Mitchell on the challenge of opening the batting
"I'd never say facing Bumrah is easy (laughs)," Mitchell said. "He's world-class, he's an absolute machine, but, no, obviously in the top six you have less fielders out on the boundary. That means you can chunk it and it'll glance for four instead of being out. As I said earlier, it's just about adapting to different conditions and understanding but there're times to take risks and times to soak up some pressure and keep trying to rotate the strike and just keep trying to take calculated risks and hope they pay off."
It certainly paid off on Sunday as the former Northern Districts man finished a job started by the current Northern Districts men, Santner and Ish Sodhi.
"Yeah, they're obviously two of my best mates," Mitchell said, "And we've been lucky to play cricket with each other for a long time now and it's always something that we remind ourselves when we're out there. But this is pretty cool for a bunch of kids that grew up playing in a park together to suddenly on the world stage against India. So, yeah, pretty special."

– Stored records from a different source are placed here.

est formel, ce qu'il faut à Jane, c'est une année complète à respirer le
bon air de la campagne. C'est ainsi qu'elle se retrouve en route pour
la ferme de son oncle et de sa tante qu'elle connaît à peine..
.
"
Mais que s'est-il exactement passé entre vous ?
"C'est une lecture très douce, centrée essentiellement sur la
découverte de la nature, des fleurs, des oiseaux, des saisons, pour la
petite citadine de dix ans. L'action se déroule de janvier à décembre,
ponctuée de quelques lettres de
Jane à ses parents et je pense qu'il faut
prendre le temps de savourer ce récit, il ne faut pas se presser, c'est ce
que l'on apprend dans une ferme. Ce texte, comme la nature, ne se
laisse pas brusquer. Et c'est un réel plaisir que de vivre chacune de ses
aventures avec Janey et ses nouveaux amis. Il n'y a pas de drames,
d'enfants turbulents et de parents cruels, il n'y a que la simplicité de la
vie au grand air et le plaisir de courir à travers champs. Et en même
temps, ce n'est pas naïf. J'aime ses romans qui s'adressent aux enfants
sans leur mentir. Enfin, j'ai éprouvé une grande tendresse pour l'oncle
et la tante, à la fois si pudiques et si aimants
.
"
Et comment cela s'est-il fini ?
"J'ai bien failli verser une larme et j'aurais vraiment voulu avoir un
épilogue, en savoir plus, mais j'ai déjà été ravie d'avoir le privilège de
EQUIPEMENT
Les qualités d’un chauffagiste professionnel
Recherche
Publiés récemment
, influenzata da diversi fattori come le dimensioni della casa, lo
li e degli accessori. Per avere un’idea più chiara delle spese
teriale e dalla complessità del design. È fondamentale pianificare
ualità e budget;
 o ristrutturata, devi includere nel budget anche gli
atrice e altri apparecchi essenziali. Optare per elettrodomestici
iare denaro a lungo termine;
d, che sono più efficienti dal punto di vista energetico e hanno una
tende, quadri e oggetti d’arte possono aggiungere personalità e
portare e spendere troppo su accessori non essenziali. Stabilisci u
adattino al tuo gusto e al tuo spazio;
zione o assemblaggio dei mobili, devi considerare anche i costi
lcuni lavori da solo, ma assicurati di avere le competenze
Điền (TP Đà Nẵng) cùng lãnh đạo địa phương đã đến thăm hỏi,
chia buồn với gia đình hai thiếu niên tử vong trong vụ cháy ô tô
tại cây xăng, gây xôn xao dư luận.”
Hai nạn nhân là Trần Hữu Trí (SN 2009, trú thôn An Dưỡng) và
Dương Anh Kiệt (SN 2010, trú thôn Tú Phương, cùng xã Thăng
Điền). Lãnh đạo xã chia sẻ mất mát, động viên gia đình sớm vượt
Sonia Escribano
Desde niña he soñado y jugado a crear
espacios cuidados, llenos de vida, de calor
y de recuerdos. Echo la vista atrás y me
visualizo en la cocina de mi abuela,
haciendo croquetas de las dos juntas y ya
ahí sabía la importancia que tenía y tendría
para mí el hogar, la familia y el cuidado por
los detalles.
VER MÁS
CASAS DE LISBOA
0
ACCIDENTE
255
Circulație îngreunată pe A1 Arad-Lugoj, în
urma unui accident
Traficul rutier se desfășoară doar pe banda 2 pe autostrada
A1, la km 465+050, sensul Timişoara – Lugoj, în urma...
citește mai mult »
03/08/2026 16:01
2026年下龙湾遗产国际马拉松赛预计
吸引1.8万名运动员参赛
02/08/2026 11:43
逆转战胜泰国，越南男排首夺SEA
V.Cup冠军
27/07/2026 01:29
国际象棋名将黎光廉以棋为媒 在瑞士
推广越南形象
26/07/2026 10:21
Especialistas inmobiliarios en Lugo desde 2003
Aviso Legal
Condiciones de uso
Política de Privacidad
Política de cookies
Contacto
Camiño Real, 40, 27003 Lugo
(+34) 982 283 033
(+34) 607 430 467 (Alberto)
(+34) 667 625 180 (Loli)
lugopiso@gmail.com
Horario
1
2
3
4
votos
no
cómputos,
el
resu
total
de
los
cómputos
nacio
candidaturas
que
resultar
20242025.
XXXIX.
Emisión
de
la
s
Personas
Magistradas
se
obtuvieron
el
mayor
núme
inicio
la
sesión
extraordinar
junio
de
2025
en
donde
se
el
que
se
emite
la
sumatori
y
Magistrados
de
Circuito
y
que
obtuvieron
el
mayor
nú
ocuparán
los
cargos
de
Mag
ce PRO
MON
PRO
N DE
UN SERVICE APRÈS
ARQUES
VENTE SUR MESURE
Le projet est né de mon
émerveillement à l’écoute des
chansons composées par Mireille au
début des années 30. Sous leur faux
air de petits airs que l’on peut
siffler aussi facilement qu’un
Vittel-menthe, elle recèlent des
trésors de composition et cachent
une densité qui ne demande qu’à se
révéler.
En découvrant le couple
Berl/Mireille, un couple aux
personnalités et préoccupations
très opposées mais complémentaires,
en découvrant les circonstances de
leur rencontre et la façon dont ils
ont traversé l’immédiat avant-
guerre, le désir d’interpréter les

Having toppled India, one of the pre-tournament favourites, New Zealand are in with a strong chance to progress to the semi-finals. They will next face Scotland and Namibia before rounding off their group stage with a game against Afghanistan on November 7. Mitchell, however, has warned New Zealand against complacency, reckoning there isn't much to separate the sides in the UAE conditions.
"Obviously, they [Scotland] have had a great qualifying tournament and it's awesome to see them here in the group stages," he said. "They're a very dangerous team - they've got a lot of guys who play county cricket, so they understand the nuances of T20 cricket and especially with the Blast over there, so they're obviously going to be a challenge in the next one. The World Cup is a funny old game, especially in conditions that are here with the pitches that bring everyone close. So, we're going to have to be ready to go from ball one."
After Sunday's game it was mostly Netflix and chill for Mitchell. He surely deserves it after that opening salvo.